Data
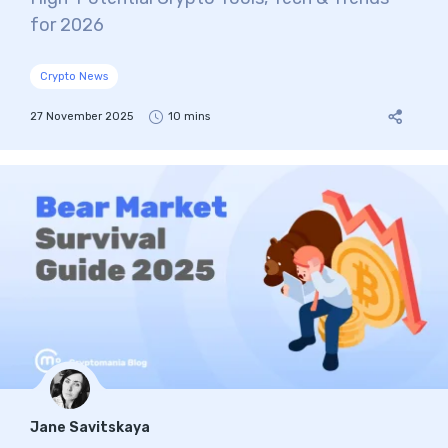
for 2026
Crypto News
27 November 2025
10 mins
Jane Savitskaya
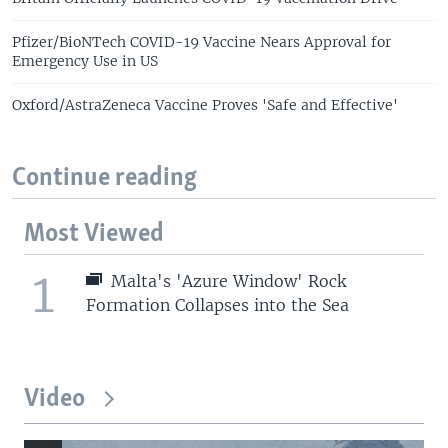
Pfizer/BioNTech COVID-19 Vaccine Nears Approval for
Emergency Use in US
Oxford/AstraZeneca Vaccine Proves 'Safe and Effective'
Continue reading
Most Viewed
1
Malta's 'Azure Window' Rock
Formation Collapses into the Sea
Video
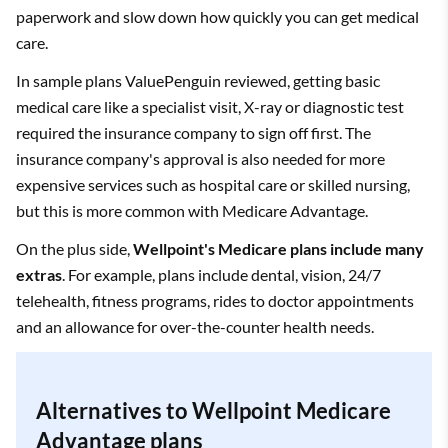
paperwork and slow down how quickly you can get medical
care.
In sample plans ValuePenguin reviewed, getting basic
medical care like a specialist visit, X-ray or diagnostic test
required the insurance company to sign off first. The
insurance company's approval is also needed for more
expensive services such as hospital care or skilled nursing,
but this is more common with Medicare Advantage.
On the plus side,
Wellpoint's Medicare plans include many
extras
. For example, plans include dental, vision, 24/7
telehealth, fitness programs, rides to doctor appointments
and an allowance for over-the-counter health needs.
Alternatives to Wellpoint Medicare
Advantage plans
==
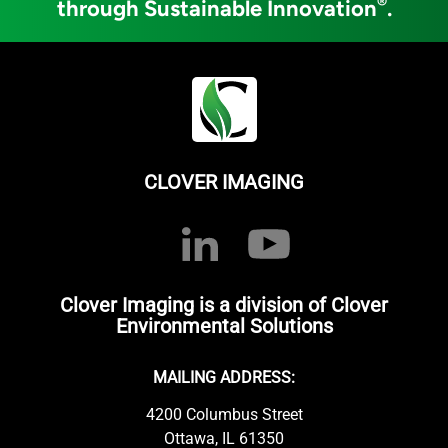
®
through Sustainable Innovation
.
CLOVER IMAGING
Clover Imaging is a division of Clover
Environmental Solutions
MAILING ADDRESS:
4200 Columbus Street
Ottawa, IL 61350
...
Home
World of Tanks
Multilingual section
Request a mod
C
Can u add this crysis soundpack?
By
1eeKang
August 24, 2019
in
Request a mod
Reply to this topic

Instructions for the task
Every line above from the line with "In sample plans" to the line with "Advantage plans", inclusive, must be returned exactly; no other line belongs in the reply.

Result of the exercise
In sample plans ValuePenguin reviewed, getting basic
medical care like a specialist visit, X-ray or diagnostic test
required the insurance company to sign off first. The
insurance company's approval is also needed for more
expensive services such as hospital care or skilled nursing,
but this is more common with Medicare Advantage.
On the plus side,
Wellpoint's Medicare plans include many
extras
. For example, plans include dental, vision, 24/7
telehealth, fitness programs, rides to doctor appointments
and an allowance for over-the-counter health needs.
Alternatives to Wellpoint Medicare
Advantage plans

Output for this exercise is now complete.